4.3 Model description

4.3.1 Software platform

Modelling the effect of income and demographics on household expenditure patterns presents a number of requirements. The first is to load in a cross-sectional population. Next, the random assignment element is run for one or more cycles. Finally, aggregate measures are output.

The decision to use an agent-based modelling (ABM) platform to create the model was motivated by the presence of a number of features that reduce the workload of developing the software. Prominent among these is that they provide a convenient way to handle the microsimulation units such as creating, deleting, selecting particular units and changing their internal variables. Following a review of freely available ABM platforms, NetLogo (Wilensky, 1999) was chosen, largely on the basis of its simple yet powerful scripting language. In addition, it has straightforward file input/output facilities and an efficient graphical user interface. This made it easy to use while still offering all the functionality needed to develop the model.

4.3.2 Implementation

An overview of the program algorithm is shown below depicting the main stages of the simulation.

  • load cross-sectional household data file from the EFS

  • for each simulated year

    • for each household

      • increase income by chosen percentage

    • for each household

      • locate a donor household that has a similar composition

        • and previous income, similar to the current household’s new income

      • copy expenditure pattern from donor

  • calculate new aggregated expenditures for categories of interest

4.3.3 Matching criteria

One of the essential features of this algorithm is to locate a similar household. There are many ways this can be done and the selection of which particular method to use will depend on the application and available data. O’Hare (2000) describes several approaches for matching similar cases. These include minimum distance matching, where the donor case is chosen due to its closeness on one or more parameters. A common distance function is the normalised Euclidian distance √∑(xi - yi)2 where xi and yi are the parameters for case i. This can be extended for as many parameters as required. One of the advantages of minimum distance matching is that it can be used on continuous data. If the data are categorical, matching can take place by random selection of a donor case within the same class. These methods can be combined in matching by minimum distance within classes. A further option that could be explored is to use cluster analysis to define equivalence classes and select the donor case from within the appropriate cluster. In the simulation described here, matching takes place using household income, the number of people in the household and a derived variable known as household type.
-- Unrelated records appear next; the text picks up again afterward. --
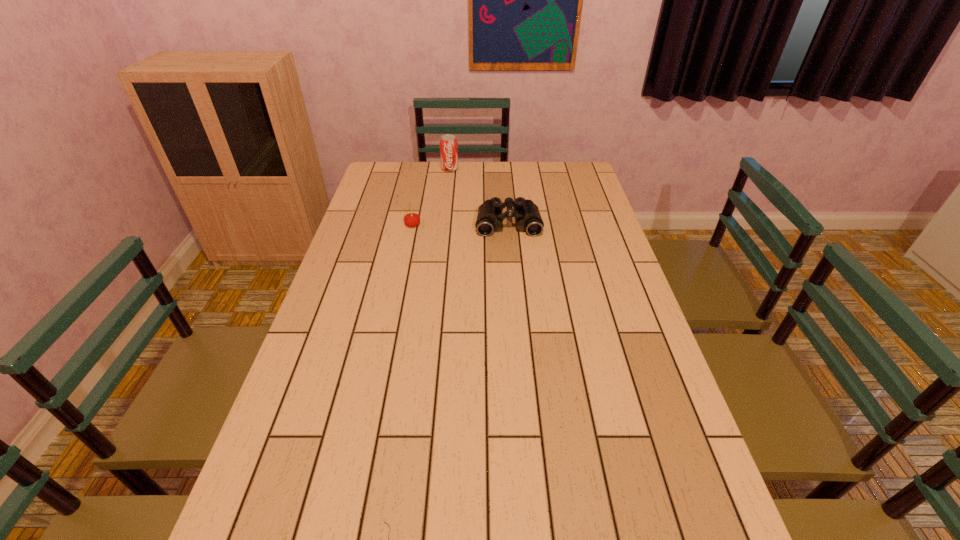 Identify the location of the tallest object. This screenshot has width=960, height=540. click(x=448, y=143).

Where is `the farthest object`? The height and width of the screenshot is (540, 960). the farthest object is located at coordinates (448, 143).

The height and width of the screenshot is (540, 960). What are the coordinates of `cherry` in the screenshot? It's located at (412, 219).

The image size is (960, 540). I want to click on binoculars, so click(x=490, y=218).

Locate an element on the screen. vacant point located 0.220m on the logo side of the farthest object is located at coordinates (446, 201).

This screenshot has width=960, height=540. In order to click on free space located 0.200m on the right of the leftmost object in this screenshot , I will do `click(478, 225)`.

Locate an element on the screen. vacant area situated 0.360m on the front-facing side of the binoculars is located at coordinates (516, 314).

The height and width of the screenshot is (540, 960). I want to click on object located at the far edge, so click(x=448, y=143).

In the image, there is a desktop. Where is `vacant space at the far edge`? The image size is (960, 540). vacant space at the far edge is located at coordinates (450, 173).

I want to click on blank space at the left edge, so click(x=349, y=273). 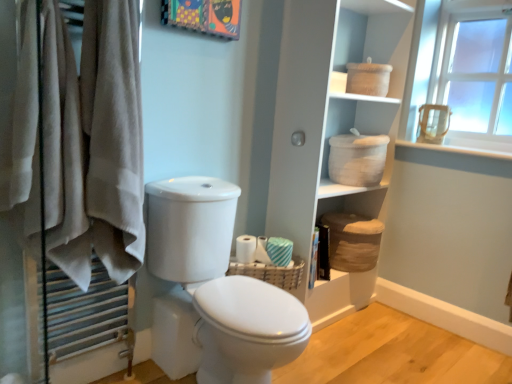 Question: From a real-world perspective, is white woven baskets at upper center physically located above or below white textured toilet paper at center, arranged as the first toilet paper when viewed from the left?

Choices:
 (A) below
 (B) above

Answer: (B)

Question: Is white woven baskets at upper center taller or shorter than white textured toilet paper at center, arranged as the first toilet paper when viewed from the left?

Choices:
 (A) short
 (B) tall

Answer: (B)

Question: Which object is positioned farthest from the white textured toilet paper at center, arranged as the first toilet paper when viewed from the left?

Choices:
 (A) white fabric towels at left
 (B) beige cotton towel at left
 (C) white striped fabric at right, acting as the 1th toilet paper starting from the right
 (D) white glossy toilet at center
 (E) white woven baskets at upper center

Answer: (A)

Question: Which object is positioned closest to the brown woven basket at lower center, the second basket in the front-to-back sequence?

Choices:
 (A) white glossy toilet at center
 (B) white woven basket at upper right
 (C) woven brown basket at center, marked as the second basket in a back-to-front arrangement
 (D) white glossy toilet at center
 (E) white textured toilet paper at center, placed as the 2th toilet paper when sorted from right to left

Answer: (B) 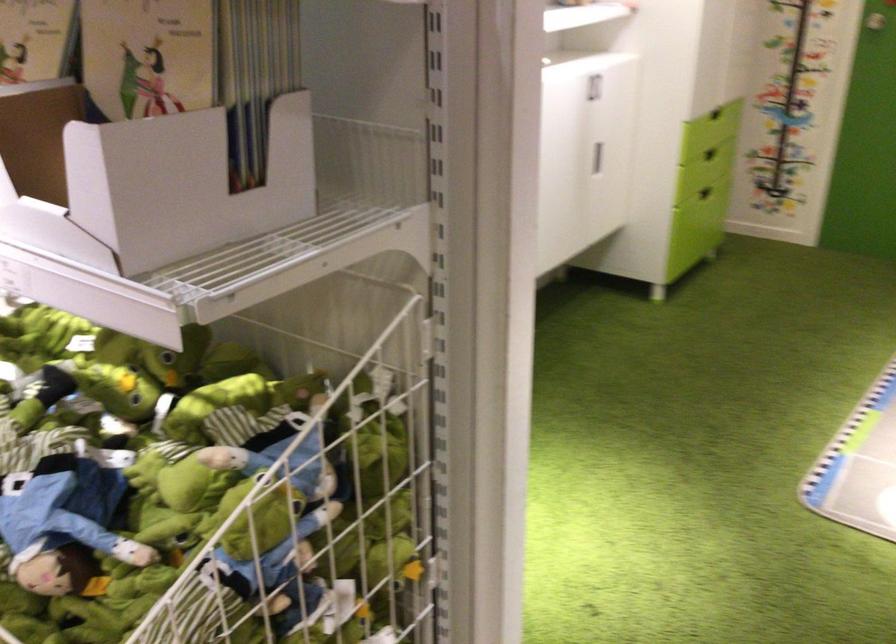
In O’Hare’s classification, this is minimum distance within classes.

The essential feature of this model is that whenever a household experiences a change in income, the expenditure pattern is copied from a similar household that has already had the new income and has had time to adapt. As a result, income, by definition, will be one of the matching criteria. It is represented as if it were a continuous variable so there are no income bands. In many cases, there is not an exact match for a particular income so it is necessary to find the closest alternative. In this implementation, for half of the cases (selected by a random draw), the household with the next higher income is selected as the donor. In the other half, the next lower income household is used. If more than one household satisfies the matching criteria, one of them is selected at random.

Since incomes become more widely separated towards the top of the income distribution, there is a possibility that in some cases, a small intended increase in income can lead to a large jump in that copied from the next higher donor. To reduce this effect, a limit was put in place so that donor incomes cannot be more than twice the intended percentage change in household income. If there are no appropriate donors, all expenditures are changed in proportion to the desired income change and no copying is done for that household in the current cycle.

Households have many characteristics apart from their income and expenditure pattern. One of these is the number of people in the household and it is known that this is correlated with household income (OECD, 2012). If the only matching criterion were income, then selected donor households would be more likely to come from those that have a greater number of occupants. Since households are unlikely to adapt to increasing incomes by taking in new members, this effect was removed by including the number of occupants in the matching criteria.

Household income may also be correlated with the age and sex of occupants. This was controlled for by classifying households by their composition. The following household types were defined and each household was assigned to one of them.

Type Description Definition
1 One person non-pensioner one person below pensionable age
2 One person pensioner one person of pensionable age
3 Couple with no children two adults
4 Family with children two adults + 1 or more children
5 Single parent one adult + 1 or more children
6 Other all other households

(For the purposes of this model, an individual is considered to be an adult if they are aged 16 or over and a child if under 16. Males aged 65 and over are considered pensionable as are females aged 60 or over.)

In order to simulate the effect of changing household incomes, a scenario is run where all households receive a fixed percentage change in income. Processing continues until all households have had their income changed or when the mean income of the population has been changed by the target amount, whichever comes first. Details of the random assignment procedure are shown below, beginning from the point where all households have been set a desired or target percentage increase in income.

for each household

  • while mean population income <= target population income

    • select uniformly distributed random number from 0 to 1

    • if number <= 0.5 (copy from next higher income household)

      • if any other households with (income >= target) and (increase <= limit) and same type and number in household

      • store donor expenditure pattern

      • else

      • change all spending categories in proportion to income change

    • if number > 0.5 (copy from next lower income household)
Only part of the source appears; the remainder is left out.